As there is no brief on the excessive amount of verdict and judgment, we will not detail further the injuries sustained by the appellee.
The plaintiff (appellee) and his witnesses, made a case of an injury of a serious nature, and the jury evidently took plaintiff's view of the facts.
The defendant Williford claimed that he gave a warning, and that Smith knew that he was going to drive the rod out. Other witnesses for the railroad company tended to contradict plaintiff on matters of position, but, on the question of whether or not there was any warning, there was a straight issue of fact between plaintiff's evidence, and that of Williford. Williford admitted that he struck the iron rod with a sledge-hammer, and that the appellee was injured because thereof.
Appellant contended in the court below, and contends here, that it was entitled to a peremptory instruction; its main contention being that the proximate cause of the injury to Smith, its employee, was the negligence of his fellow servant Williford, and not the unsafety of the premises nor the condition of the work, and that the principle of the master's duty to furnish a safe place to work has no application, that Williford and Smith were fellow servants engaged in common work together, and that Williford was not a vice principal, and that the obligation of a master to furnish a safe place to work does not impose upon him the duty of keeping a building his servants are erecting safe during every moment they are working upon same, as their safety depends upon due performance of the work by them, and that the danger incident to this employment was assumed by Smith, the appellee.
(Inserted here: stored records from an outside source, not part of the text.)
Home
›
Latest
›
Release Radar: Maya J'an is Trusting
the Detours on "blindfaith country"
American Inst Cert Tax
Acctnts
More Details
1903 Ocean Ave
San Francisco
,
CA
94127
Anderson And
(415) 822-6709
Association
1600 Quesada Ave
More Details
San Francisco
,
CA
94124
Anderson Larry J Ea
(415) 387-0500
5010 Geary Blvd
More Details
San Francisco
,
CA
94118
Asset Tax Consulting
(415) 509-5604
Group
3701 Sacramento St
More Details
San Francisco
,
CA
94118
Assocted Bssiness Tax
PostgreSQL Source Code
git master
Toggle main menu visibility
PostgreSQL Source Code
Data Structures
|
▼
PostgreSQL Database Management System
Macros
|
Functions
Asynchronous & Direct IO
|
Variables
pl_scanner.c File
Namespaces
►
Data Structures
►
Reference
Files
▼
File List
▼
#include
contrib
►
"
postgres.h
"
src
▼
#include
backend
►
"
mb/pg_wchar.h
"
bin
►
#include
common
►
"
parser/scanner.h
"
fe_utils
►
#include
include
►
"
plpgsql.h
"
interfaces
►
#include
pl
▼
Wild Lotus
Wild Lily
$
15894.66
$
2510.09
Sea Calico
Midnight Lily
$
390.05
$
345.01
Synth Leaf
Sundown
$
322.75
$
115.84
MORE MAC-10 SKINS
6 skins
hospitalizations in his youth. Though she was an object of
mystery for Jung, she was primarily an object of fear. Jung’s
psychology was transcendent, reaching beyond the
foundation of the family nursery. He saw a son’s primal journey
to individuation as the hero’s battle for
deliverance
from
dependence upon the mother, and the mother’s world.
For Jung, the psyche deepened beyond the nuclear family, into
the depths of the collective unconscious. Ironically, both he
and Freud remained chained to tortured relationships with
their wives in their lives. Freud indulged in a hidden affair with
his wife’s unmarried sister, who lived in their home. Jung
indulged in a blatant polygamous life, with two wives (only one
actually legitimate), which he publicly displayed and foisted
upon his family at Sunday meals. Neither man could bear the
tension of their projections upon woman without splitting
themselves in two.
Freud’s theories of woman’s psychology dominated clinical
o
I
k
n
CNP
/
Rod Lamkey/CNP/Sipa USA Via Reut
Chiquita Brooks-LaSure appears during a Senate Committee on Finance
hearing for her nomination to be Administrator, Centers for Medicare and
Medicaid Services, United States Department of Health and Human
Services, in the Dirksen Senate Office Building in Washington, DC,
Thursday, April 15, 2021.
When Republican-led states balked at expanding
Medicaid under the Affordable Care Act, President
The one instruction complained of, given by the court below, for the appellee, is as follows:
"The court instructs the jury, for the plaintiff, that in this case the defendant was the master of W.B. Smith, plaintiff, and plaintiff was the servant of said defendant, and that, as such master, it was incumbent on defendant to use due care to furnish said W.B. Smith with a reasonably safe place in which to work, and if the jury believe, from the evidence, that the defendant failed to use due care to furnish said Smith with a reasonably safe place in which to work, and that no reasonably safe place was furnished, and further believe from the evidence that such failure, if failure there was, to use due care to furnish him with a reasonably safe place in which to work was negligence on the part of the defendant, and proximately contributed to plaintiff's injury, and if he was injured, then you shall find a verdict for the plaintiff."
More than a dozen instructions were granted the defendant. The court instructed the jury that Williford and Smith were fellow servants, and that, if the injury was proximately caused by a fellow servant, that there could be no recovery. The jury was also instructed, on behalf of the defendant, the railroad company, that the master, in providing a safe place in which to work, did not have to provide for transitory perils and acts of carelessness, or negligence of a fellow servant, which could neither be foreseen nor safeguarded against by the master.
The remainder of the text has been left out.